The sun-baked fort is like a hallucination: austere, enigmatic. It is inhabited by Italian soldiers who have been tasked with manning a desert border in North Africa. The desert was once ruled by the Tartars, legendary warriors who rode on white horses. In Bastiano Fortress, the soldiers keep up a scrupulous training regime. The seniors dress in spotless white uniforms for dinner, and the table is laid with candelabra. A new arrival is treated to a series of elaborate, formal introductions. Every day soldiers man the look-out tower, and every day the desert and the sky remain the same. These soldiers could herald from any era. Timelessness is signalled by their immaculate blue clothes (uniforms, but also costumes), their formulaic language, and their routine execution of tasks. Then the army doctor tells the new arrival that there’s an ‘illness in the walls’. In the great tradition of every movie ever, things are not all they seem.

The Tartars are the idealised enemies that haunt every soldier’s conscience. When a stray white horse is seen cantering across dunes, the soldiers agree that it must have belonged to a Tartar – and therefore, an invasion is imminent. There’s an unmistakeable excitement at the idea, but at Bastiano time is elastic: perhaps a few months of useless training exercises pass by, and the men’s hair is going grey. Every so often the captain will advise a colleague that they’ve been promoted – proferring a letter sent from on-high – but no man seems able to take up an opportunity to leave. Practise exercises continue.

There are some rumours that Bastiano has a bad name; that it has a history of raising silly false alarms. The lieutenant colonel is practically absent, silent and hunched, suffering from old war injuries. Other soldiers whisper, enviously, that he is the only one of them that has seen real conflict. When the old man has fits, the doctor holds him down and injects him with morphine.

At this portrait of futility, you may find yourself screaming with frustration – just as the soldiers might, if they had an ounce of rebellion in them. But normalcy has been eradicated at Bastiano. The men make busywork, practise with guns, imagine invasions, get promoted, grow sick and old.

To avoid spoilers I’ll leave it at that. When the lights came up, I sat there stunned.

A movie about boredom should, reasonably, send the audience in to a fit of despair. Yet ‘Desert of the Tartars’ is a hugely enjoyable film. The experience of watching the film is luxurious. Luxury as in rarity (it’s a one-off) pleasure (those colours, the soundtrack) and opulence (the exotic empty space, in the landscape, and in the action).
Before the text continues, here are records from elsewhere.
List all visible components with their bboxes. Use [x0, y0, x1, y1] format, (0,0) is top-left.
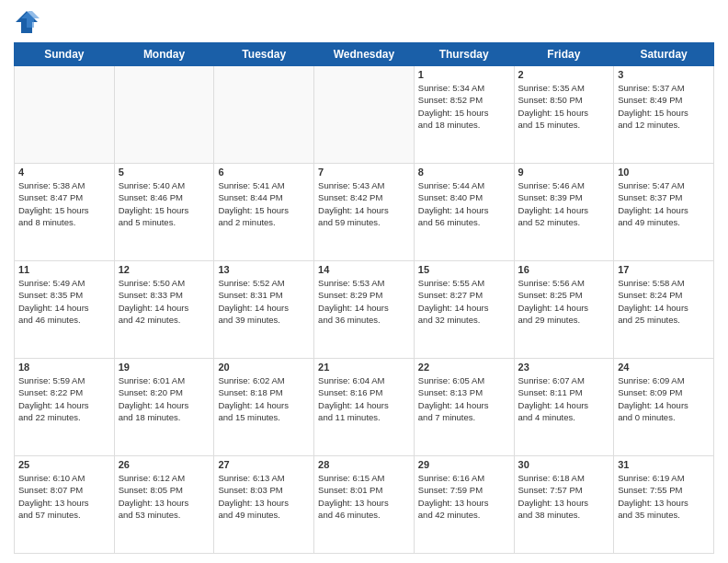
weekday-header-thursday: Thursday — [414, 43, 514, 66]
day-number: 13 — [218, 264, 310, 275]
day-info: Sunrise: 5:50 AM Sunset: 8:33 PM Dayligh… — [119, 277, 210, 326]
calendar-cell: 22Sunrise: 6:05 AM Sunset: 8:13 PM Dayli… — [414, 359, 514, 456]
calendar-cell: 28Sunrise: 6:15 AM Sunset: 8:01 PM Dayli… — [314, 456, 415, 554]
calendar-week-1: 4Sunrise: 5:38 AM Sunset: 8:47 PM Daylig… — [15, 164, 714, 261]
day-info: Sunrise: 6:18 AM Sunset: 7:57 PM Dayligh… — [518, 472, 610, 521]
day-info: Sunrise: 5:44 AM Sunset: 8:40 PM Dayligh… — [418, 179, 510, 228]
day-number: 28 — [318, 459, 410, 470]
calendar-cell: 10Sunrise: 5:47 AM Sunset: 8:37 PM Dayli… — [614, 164, 714, 261]
day-number: 22 — [418, 362, 510, 373]
calendar-week-3: 18Sunrise: 5:59 AM Sunset: 8:22 PM Dayli… — [15, 359, 714, 456]
day-number: 9 — [518, 167, 610, 178]
day-info: Sunrise: 6:13 AM Sunset: 8:03 PM Dayligh… — [218, 472, 310, 521]
calendar-cell: 17Sunrise: 5:58 AM Sunset: 8:24 PM Dayli… — [614, 261, 714, 359]
day-number: 29 — [418, 459, 510, 470]
calendar-cell — [214, 66, 314, 164]
day-info: Sunrise: 6:09 AM Sunset: 8:09 PM Dayligh… — [618, 374, 710, 423]
calendar-cell: 11Sunrise: 5:49 AM Sunset: 8:35 PM Dayli… — [15, 261, 115, 359]
calendar-cell: 24Sunrise: 6:09 AM Sunset: 8:09 PM Dayli… — [614, 359, 714, 456]
day-info: Sunrise: 5:53 AM Sunset: 8:29 PM Dayligh… — [318, 277, 410, 326]
day-number: 18 — [18, 362, 110, 373]
day-number: 12 — [119, 264, 210, 275]
day-number: 31 — [618, 459, 710, 470]
weekday-header-friday: Friday — [514, 43, 614, 66]
day-info: Sunrise: 6:01 AM Sunset: 8:20 PM Dayligh… — [119, 374, 210, 423]
calendar-cell: 4Sunrise: 5:38 AM Sunset: 8:47 PM Daylig… — [15, 164, 115, 261]
calendar-cell: 29Sunrise: 6:16 AM Sunset: 7:59 PM Dayli… — [414, 456, 514, 554]
day-info: Sunrise: 6:10 AM Sunset: 8:07 PM Dayligh… — [18, 472, 110, 521]
calendar-cell: 30Sunrise: 6:18 AM Sunset: 7:57 PM Dayli… — [514, 456, 614, 554]
day-number: 7 — [318, 167, 410, 178]
day-info: Sunrise: 6:19 AM Sunset: 7:55 PM Dayligh… — [618, 472, 710, 521]
day-number: 8 — [418, 167, 510, 178]
calendar-cell: 14Sunrise: 5:53 AM Sunset: 8:29 PM Dayli… — [314, 261, 415, 359]
calendar-cell: 16Sunrise: 5:56 AM Sunset: 8:25 PM Dayli… — [514, 261, 614, 359]
calendar-week-4: 25Sunrise: 6:10 AM Sunset: 8:07 PM Dayli… — [15, 456, 714, 554]
day-number: 30 — [518, 459, 610, 470]
day-number: 15 — [418, 264, 510, 275]
calendar-cell: 21Sunrise: 6:04 AM Sunset: 8:16 PM Dayli… — [314, 359, 415, 456]
calendar-cell — [314, 66, 415, 164]
day-number: 19 — [119, 362, 210, 373]
day-info: Sunrise: 6:02 AM Sunset: 8:18 PM Dayligh… — [218, 374, 310, 423]
day-number: 11 — [18, 264, 110, 275]
day-number: 25 — [18, 459, 110, 470]
day-number: 27 — [218, 459, 310, 470]
day-number: 24 — [618, 362, 710, 373]
day-number: 16 — [518, 264, 610, 275]
day-info: Sunrise: 5:37 AM Sunset: 8:49 PM Dayligh… — [618, 82, 710, 131]
day-number: 21 — [318, 362, 410, 373]
day-info: Sunrise: 5:35 AM Sunset: 8:50 PM Dayligh… — [518, 82, 610, 131]
day-info: Sunrise: 5:34 AM Sunset: 8:52 PM Dayligh… — [418, 82, 510, 131]
calendar-week-0: 1Sunrise: 5:34 AM Sunset: 8:52 PM Daylig… — [15, 66, 714, 164]
day-info: Sunrise: 5:40 AM Sunset: 8:46 PM Dayligh… — [119, 179, 210, 228]
calendar-table: SundayMondayTuesdayWednesdayThursdayFrid… — [14, 42, 714, 554]
day-info: Sunrise: 5:38 AM Sunset: 8:47 PM Dayligh… — [18, 179, 110, 228]
day-info: Sunrise: 5:47 AM Sunset: 8:37 PM Dayligh… — [618, 179, 710, 228]
day-info: Sunrise: 5:49 AM Sunset: 8:35 PM Dayligh… — [18, 277, 110, 326]
day-number: 4 — [18, 167, 110, 178]
calendar-cell: 7Sunrise: 5:43 AM Sunset: 8:42 PM Daylig… — [314, 164, 415, 261]
day-number: 2 — [518, 69, 610, 80]
day-number: 5 — [119, 167, 210, 178]
calendar-cell: 18Sunrise: 5:59 AM Sunset: 8:22 PM Dayli… — [15, 359, 115, 456]
weekday-header-saturday: Saturday — [614, 43, 714, 66]
day-number: 23 — [518, 362, 610, 373]
day-info: Sunrise: 5:41 AM Sunset: 8:44 PM Dayligh… — [218, 179, 310, 228]
header — [14, 9, 714, 35]
weekday-header-sunday: Sunday — [15, 43, 115, 66]
calendar-cell: 3Sunrise: 5:37 AM Sunset: 8:49 PM Daylig… — [614, 66, 714, 164]
day-number: 6 — [218, 167, 310, 178]
day-info: Sunrise: 5:56 AM Sunset: 8:25 PM Dayligh… — [518, 277, 610, 326]
calendar-cell: 25Sunrise: 6:10 AM Sunset: 8:07 PM Dayli… — [15, 456, 115, 554]
day-number: 20 — [218, 362, 310, 373]
calendar-body: 1Sunrise: 5:34 AM Sunset: 8:52 PM Daylig… — [15, 66, 714, 554]
day-info: Sunrise: 6:07 AM Sunset: 8:11 PM Dayligh… — [518, 374, 610, 423]
logo — [14, 9, 43, 35]
day-info: Sunrise: 6:04 AM Sunset: 8:16 PM Dayligh… — [318, 374, 410, 423]
calendar-cell: 1Sunrise: 5:34 AM Sunset: 8:52 PM Daylig… — [414, 66, 514, 164]
calendar-cell: 9Sunrise: 5:46 AM Sunset: 8:39 PM Daylig… — [514, 164, 614, 261]
day-info: Sunrise: 6:05 AM Sunset: 8:13 PM Dayligh… — [418, 374, 510, 423]
logo-icon — [14, 9, 40, 35]
calendar-cell: 15Sunrise: 5:55 AM Sunset: 8:27 PM Dayli… — [414, 261, 514, 359]
weekday-header-wednesday: Wednesday — [314, 43, 415, 66]
calendar-cell: 5Sunrise: 5:40 AM Sunset: 8:46 PM Daylig… — [114, 164, 214, 261]
day-number: 3 — [618, 69, 710, 80]
calendar-cell: 19Sunrise: 6:01 AM Sunset: 8:20 PM Dayli… — [114, 359, 214, 456]
day-info: Sunrise: 6:12 AM Sunset: 8:05 PM Dayligh… — [119, 472, 210, 521]
calendar-cell: 20Sunrise: 6:02 AM Sunset: 8:18 PM Dayli… — [214, 359, 314, 456]
page: SundayMondayTuesdayWednesdayThursdayFrid… — [0, 0, 728, 563]
day-info: Sunrise: 5:59 AM Sunset: 8:22 PM Dayligh… — [18, 374, 110, 423]
calendar-cell: 6Sunrise: 5:41 AM Sunset: 8:44 PM Daylig… — [214, 164, 314, 261]
calendar-cell — [15, 66, 115, 164]
day-number: 17 — [618, 264, 710, 275]
calendar-cell: 8Sunrise: 5:44 AM Sunset: 8:40 PM Daylig… — [414, 164, 514, 261]
day-info: Sunrise: 5:52 AM Sunset: 8:31 PM Dayligh… — [218, 277, 310, 326]
calendar-cell: 23Sunrise: 6:07 AM Sunset: 8:11 PM Dayli… — [514, 359, 614, 456]
weekday-row: SundayMondayTuesdayWednesdayThursdayFrid… — [15, 43, 714, 66]
calendar-header: SundayMondayTuesdayWednesdayThursdayFrid… — [15, 43, 714, 66]
calendar-cell: 13Sunrise: 5:52 AM Sunset: 8:31 PM Dayli… — [214, 261, 314, 359]
calendar-cell: 31Sunrise: 6:19 AM Sunset: 7:55 PM Dayli… — [614, 456, 714, 554]
day-info: Sunrise: 5:46 AM Sunset: 8:39 PM Dayligh… — [518, 179, 610, 228]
The discomfort in the film comes from watching soldiers cultivate problems to distract themselves. They are the embodiment of Pascal’s line: ‘all of humanity’s problems stem from man’s inability to sit quietly in a room alone’.

Zurlini’s film, however, does not rescue the characters from their fate. Instead it inveigles the audience in to joining the inertia. There is no rush to get through the story. Indeed, the story spirals and changes unexpectedly. To really enjoy it, you must give up striving.
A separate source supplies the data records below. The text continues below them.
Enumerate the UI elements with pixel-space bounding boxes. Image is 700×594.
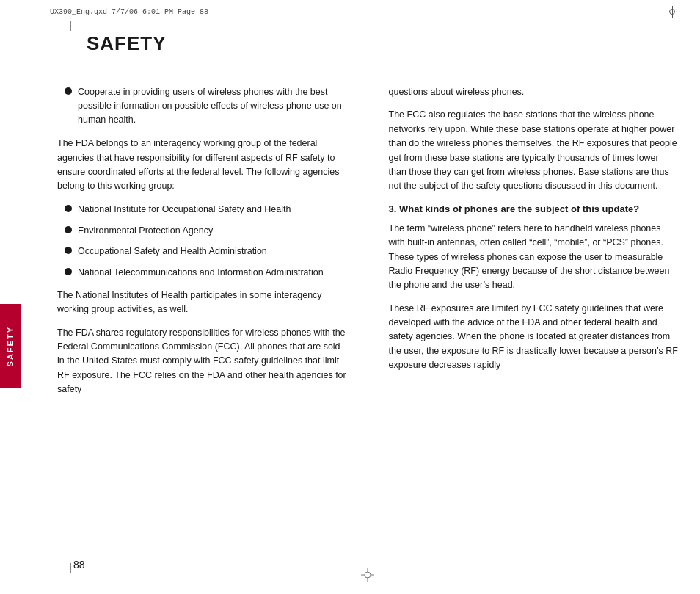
bullet-dot bbox=[65, 247, 72, 254]
working-group-item-2: Environmental Protection Agency bbox=[65, 224, 347, 238]
right-column-inner: questions about wireless phones. The FCC… bbox=[389, 85, 679, 373]
working-group-item-1: National Institute for Occupational Safe… bbox=[65, 203, 347, 217]
left-paragraph-2: The National Institutes of Health partic… bbox=[57, 289, 347, 317]
right-paragraph-3: The term “wireless phone” refers here to… bbox=[389, 222, 679, 293]
crosshair-icon bbox=[666, 6, 678, 18]
crosshair-container bbox=[666, 6, 678, 18]
bullet-dot bbox=[65, 226, 72, 233]
left-paragraph-3: The FDA shares regulatory responsibiliti… bbox=[57, 326, 347, 397]
right-paragraph-2: The FCC also regulates the base stations… bbox=[389, 108, 679, 193]
bullet-dot bbox=[65, 205, 72, 212]
left-column: Cooperate in providing users of wireless… bbox=[50, 41, 347, 405]
safety-sidebar-tab: SAFETY bbox=[0, 304, 21, 388]
right-column: questions about wireless phones. The FCC… bbox=[389, 41, 679, 405]
trim-mark-top-left bbox=[70, 21, 81, 31]
crosshair-circle bbox=[669, 9, 675, 15]
left-sidebar: SAFETY bbox=[0, 0, 35, 594]
bottom-crosshair-icon bbox=[361, 568, 374, 584]
right-paragraph-1: questions about wireless phones. bbox=[389, 85, 679, 99]
main-content: UX390_Eng.qxd 7/7/06 6:01 PM Page 88 SAF… bbox=[35, 0, 700, 594]
printer-header: UX390_Eng.qxd 7/7/06 6:01 PM Page 88 bbox=[50, 6, 678, 18]
wg-item-label-2: Environmental Protection Agency bbox=[78, 224, 213, 238]
svg-point-2 bbox=[365, 572, 371, 578]
working-group-item-4: National Telecommunications and Informat… bbox=[65, 266, 347, 280]
two-column-layout: Cooperate in providing users of wireless… bbox=[50, 41, 678, 405]
left-paragraph-1: The FDA belongs to an interagency workin… bbox=[57, 137, 347, 194]
wg-item-label-4: National Telecommunications and Informat… bbox=[78, 266, 324, 280]
column-divider bbox=[368, 41, 368, 405]
intro-bullet-text: Cooperate in providing users of wireless… bbox=[78, 85, 347, 126]
page-container: SAFETY UX390_Eng.qxd 7/7/06 6:01 PM Page… bbox=[0, 0, 700, 594]
wg-item-label-3: Occupational Safety and Health Administr… bbox=[78, 245, 267, 258]
page-number: 88 bbox=[73, 559, 85, 571]
right-paragraph-4: These RF exposures are limited by FCC sa… bbox=[389, 302, 679, 373]
trim-mark-top-right bbox=[669, 21, 679, 31]
bullet-dot bbox=[65, 87, 72, 95]
working-group-item-3: Occupational Safety and Health Administr… bbox=[65, 245, 347, 258]
sidebar-safety-label: SAFETY bbox=[6, 326, 15, 366]
printer-header-text: UX390_Eng.qxd 7/7/06 6:01 PM Page 88 bbox=[50, 8, 208, 16]
bullet-dot bbox=[65, 268, 72, 275]
page-title: SAFETY bbox=[87, 32, 167, 55]
wg-item-label-1: National Institute for Occupational Safe… bbox=[78, 203, 291, 217]
intro-bullet-item: Cooperate in providing users of wireless… bbox=[65, 85, 347, 126]
trim-mark-bottom-right bbox=[669, 563, 679, 573]
left-column-inner: Cooperate in providing users of wireless… bbox=[57, 85, 347, 396]
section-heading-3: 3. What kinds of phones are the subject … bbox=[389, 203, 679, 216]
Viewing a 1976 film in 2019, the soldiers’ profound boredom seemed as exotic as the desert. Puzzling over the movie in the days after the screening, I thought of the wealth of distractions I have at hand. Every skim of an article, tweet or update, is my own busywork. Underneath this constant display of busyness, is, of course, a timeless fear: what are we, if we are not productive? What emptiness lies underneath? The film presents the human urge to create work to fill up emptiness, and alongside that, it presents a restful, reverent depiction of that very emptiness.

The film was revelatory. It helped me to remember my concentration span, and my belief that a story can change how you feel about life. Shortly after, I was in the garden spotting crocuses that had bloomed, and my first thought was to grab my phone and take a picture. No – escape from Bastiano, I lectured myself. No more distractions. I made an effort to stay in the here and now. I looked closely and saw that some of the flowers were already over and being pushed aside by new young blooms. Spring in Scotland is now well underway, and at last, I have seen it.